**WHAT IS REQUIRED:**
Copy each line that contains the string "Трансцендентальная", taking them from the material.

---------- MATERIAL SHOWN

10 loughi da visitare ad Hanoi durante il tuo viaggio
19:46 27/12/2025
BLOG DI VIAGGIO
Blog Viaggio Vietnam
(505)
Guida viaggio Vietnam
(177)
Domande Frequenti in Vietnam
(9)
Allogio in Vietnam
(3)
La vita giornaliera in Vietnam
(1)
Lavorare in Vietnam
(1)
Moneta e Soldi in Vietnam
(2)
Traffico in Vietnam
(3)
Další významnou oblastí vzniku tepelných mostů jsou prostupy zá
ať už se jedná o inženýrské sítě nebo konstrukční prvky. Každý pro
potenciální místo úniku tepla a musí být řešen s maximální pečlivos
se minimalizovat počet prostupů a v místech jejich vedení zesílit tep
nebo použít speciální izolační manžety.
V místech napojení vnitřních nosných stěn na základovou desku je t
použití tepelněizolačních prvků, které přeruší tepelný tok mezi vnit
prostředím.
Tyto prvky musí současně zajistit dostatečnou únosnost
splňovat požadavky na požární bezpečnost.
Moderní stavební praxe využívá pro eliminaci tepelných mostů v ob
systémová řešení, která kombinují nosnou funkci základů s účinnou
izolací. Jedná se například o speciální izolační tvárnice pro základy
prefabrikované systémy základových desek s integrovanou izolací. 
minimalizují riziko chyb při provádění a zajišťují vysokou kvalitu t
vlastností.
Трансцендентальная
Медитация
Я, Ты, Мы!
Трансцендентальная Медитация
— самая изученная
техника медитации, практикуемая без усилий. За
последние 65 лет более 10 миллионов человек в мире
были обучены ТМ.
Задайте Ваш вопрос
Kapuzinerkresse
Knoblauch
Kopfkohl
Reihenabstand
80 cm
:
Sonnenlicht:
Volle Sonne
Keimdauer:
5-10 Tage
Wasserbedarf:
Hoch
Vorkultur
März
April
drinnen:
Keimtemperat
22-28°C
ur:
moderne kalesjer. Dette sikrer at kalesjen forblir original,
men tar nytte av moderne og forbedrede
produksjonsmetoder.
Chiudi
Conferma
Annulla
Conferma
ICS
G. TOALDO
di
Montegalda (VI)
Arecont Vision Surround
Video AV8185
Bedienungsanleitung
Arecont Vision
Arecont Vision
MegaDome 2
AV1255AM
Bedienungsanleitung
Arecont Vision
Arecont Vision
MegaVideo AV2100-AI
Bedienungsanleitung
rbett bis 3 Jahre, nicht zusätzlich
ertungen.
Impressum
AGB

--------------------
---------- MATERIAL SHOWN

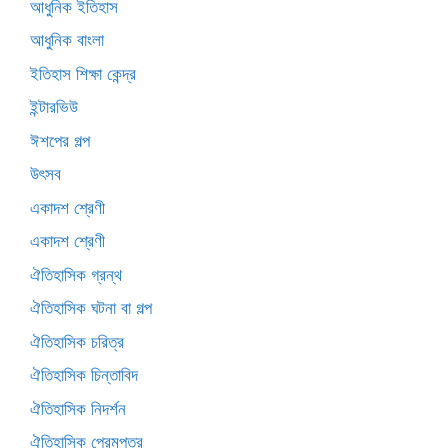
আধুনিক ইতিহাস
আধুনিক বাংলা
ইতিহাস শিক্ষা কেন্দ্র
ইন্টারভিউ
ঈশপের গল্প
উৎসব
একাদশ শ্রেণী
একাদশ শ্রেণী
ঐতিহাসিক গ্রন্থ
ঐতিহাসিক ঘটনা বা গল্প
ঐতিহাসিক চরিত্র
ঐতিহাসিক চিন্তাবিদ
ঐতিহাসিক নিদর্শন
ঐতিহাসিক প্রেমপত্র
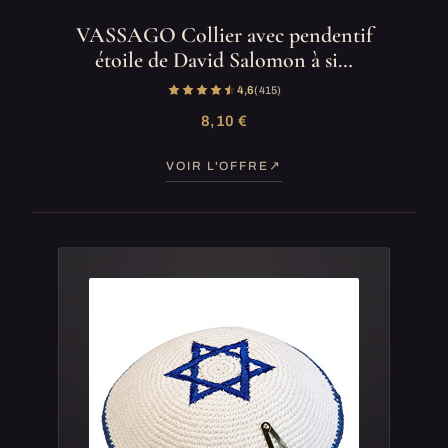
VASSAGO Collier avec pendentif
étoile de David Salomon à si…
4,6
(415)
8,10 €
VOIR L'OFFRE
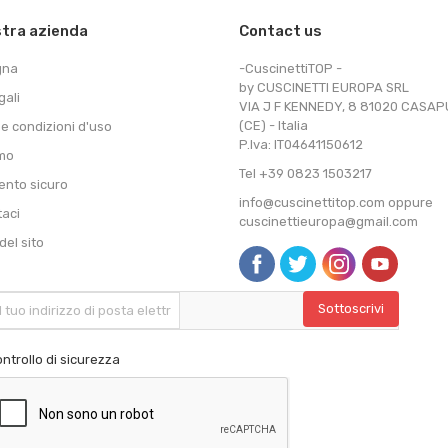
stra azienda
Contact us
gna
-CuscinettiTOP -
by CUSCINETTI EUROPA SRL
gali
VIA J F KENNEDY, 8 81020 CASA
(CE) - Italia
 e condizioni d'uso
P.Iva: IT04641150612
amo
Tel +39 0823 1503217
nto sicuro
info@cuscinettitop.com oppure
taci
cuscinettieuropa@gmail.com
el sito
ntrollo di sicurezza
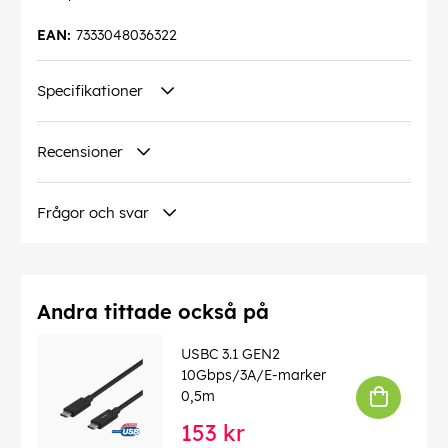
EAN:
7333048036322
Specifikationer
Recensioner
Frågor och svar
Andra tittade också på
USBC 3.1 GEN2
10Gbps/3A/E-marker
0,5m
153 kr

--------------------
---------- MATERIAL SHOWN

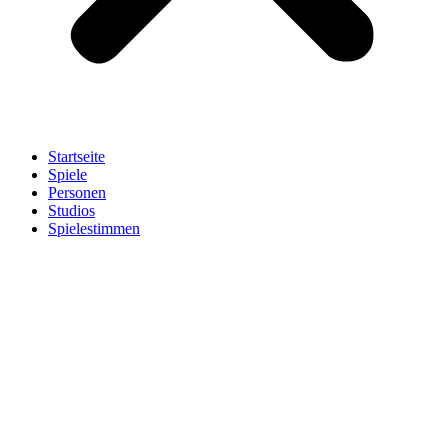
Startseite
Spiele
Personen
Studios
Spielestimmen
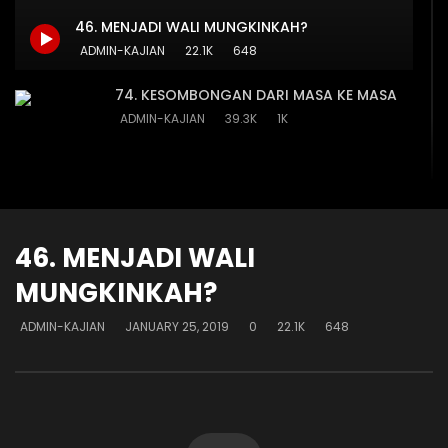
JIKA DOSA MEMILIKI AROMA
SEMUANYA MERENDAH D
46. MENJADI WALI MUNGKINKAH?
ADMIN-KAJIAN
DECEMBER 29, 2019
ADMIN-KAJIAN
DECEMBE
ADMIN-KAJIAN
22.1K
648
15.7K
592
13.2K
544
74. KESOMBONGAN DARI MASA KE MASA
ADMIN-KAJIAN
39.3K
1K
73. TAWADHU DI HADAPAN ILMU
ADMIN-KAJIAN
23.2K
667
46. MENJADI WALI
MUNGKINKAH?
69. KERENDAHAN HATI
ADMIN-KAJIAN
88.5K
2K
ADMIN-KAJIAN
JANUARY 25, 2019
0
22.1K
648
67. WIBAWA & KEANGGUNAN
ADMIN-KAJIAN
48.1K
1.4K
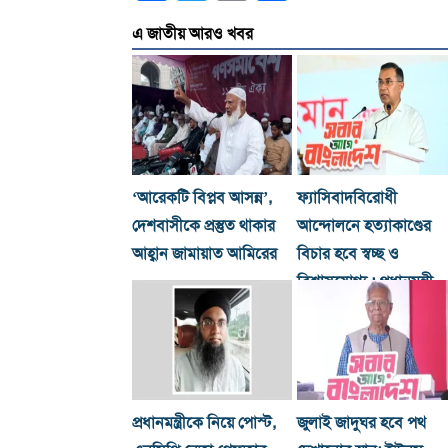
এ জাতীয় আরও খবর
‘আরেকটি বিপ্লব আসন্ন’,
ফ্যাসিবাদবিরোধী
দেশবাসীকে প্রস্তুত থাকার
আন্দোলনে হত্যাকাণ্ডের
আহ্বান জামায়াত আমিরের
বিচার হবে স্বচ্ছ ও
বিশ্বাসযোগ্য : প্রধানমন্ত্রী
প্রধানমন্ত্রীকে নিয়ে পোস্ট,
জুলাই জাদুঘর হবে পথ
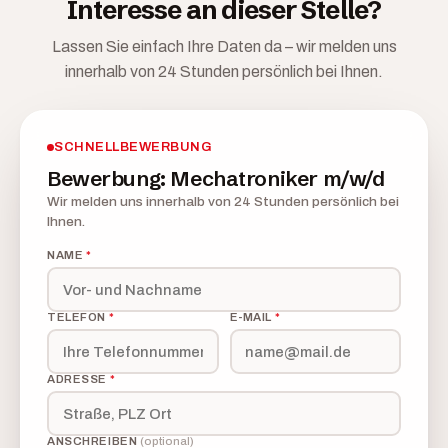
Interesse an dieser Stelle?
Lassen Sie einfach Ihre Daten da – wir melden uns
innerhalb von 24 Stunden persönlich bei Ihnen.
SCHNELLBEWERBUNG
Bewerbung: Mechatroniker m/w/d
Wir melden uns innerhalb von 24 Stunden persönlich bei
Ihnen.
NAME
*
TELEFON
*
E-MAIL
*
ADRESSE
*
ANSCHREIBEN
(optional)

--------------------

**RESULT OF THIS EXERCISE:**
Трансцендентальная
Трансцендентальная Медитация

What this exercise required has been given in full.